Excerpted records Start Marker

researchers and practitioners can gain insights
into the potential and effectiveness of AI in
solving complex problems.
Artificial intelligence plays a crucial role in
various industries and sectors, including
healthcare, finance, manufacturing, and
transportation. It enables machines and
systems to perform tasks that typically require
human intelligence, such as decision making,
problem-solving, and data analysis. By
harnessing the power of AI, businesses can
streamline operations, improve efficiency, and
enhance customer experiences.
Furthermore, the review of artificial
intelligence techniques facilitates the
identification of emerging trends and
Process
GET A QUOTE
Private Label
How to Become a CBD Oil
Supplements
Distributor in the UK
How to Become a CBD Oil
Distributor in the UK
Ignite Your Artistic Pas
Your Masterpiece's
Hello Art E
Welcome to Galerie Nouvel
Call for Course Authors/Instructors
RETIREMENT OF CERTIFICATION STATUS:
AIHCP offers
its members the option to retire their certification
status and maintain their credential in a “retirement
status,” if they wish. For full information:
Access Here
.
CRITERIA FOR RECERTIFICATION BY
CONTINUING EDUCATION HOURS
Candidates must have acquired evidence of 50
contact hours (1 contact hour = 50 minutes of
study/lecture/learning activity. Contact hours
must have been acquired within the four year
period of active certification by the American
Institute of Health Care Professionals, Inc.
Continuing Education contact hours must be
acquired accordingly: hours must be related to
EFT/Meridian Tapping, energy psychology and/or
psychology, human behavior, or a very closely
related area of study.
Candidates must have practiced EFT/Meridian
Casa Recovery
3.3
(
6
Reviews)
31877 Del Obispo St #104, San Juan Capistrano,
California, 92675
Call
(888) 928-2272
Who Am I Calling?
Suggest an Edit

Excerpted records End Marker

Every line of the material above is to be copied exactly.

### Answer space
researchers and practitioners can gain insights
into the potential and effectiveness of AI in
solving complex problems.
Artificial intelligence plays a crucial role in
various industries and sectors, including
healthcare, finance, manufacturing, and
transportation. It enables machines and
systems to perform tasks that typically require
human intelligence, such as decision making,
problem-solving, and data analysis. By
harnessing the power of AI, businesses can
streamline operations, improve efficiency, and
enhance customer experiences.
Furthermore, the review of artificial
intelligence techniques facilitates the
identification of emerging trends and
Process
GET A QUOTE
Private Label
How to Become a CBD Oil
Supplements
Distributor in the UK
How to Become a CBD Oil
Distributor in the UK
Ignite Your Artistic Pas
Your Masterpiece's
Hello Art E
Welcome to Galerie Nouvel
Call for Course Authors/Instructors
RETIREMENT OF CERTIFICATION STATUS:
AIHCP offers
its members the option to retire their certification
status and maintain their credential in a “retirement
status,” if they wish. For full information:
Access Here
.
CRITERIA FOR RECERTIFICATION BY
CONTINUING EDUCATION HOURS
Candidates must have acquired evidence of 50
contact hours (1 contact hour = 50 minutes of
study/lecture/learning activity. Contact hours
must have been acquired within the four year
period of active certification by the American
Institute of Health Care Professionals, Inc.
Continuing Education contact hours must be
acquired accordingly: hours must be related to
EFT/Meridian Tapping, energy psychology and/or
psychology, human behavior, or a very closely
related area of study.
Candidates must have practiced EFT/Meridian
Casa Recovery
3.3
(
6
Reviews)
31877 Del Obispo St #104, San Juan Capistrano,
California, 92675
Call
(888) 928-2272
Who Am I Calling?
Suggest an Edit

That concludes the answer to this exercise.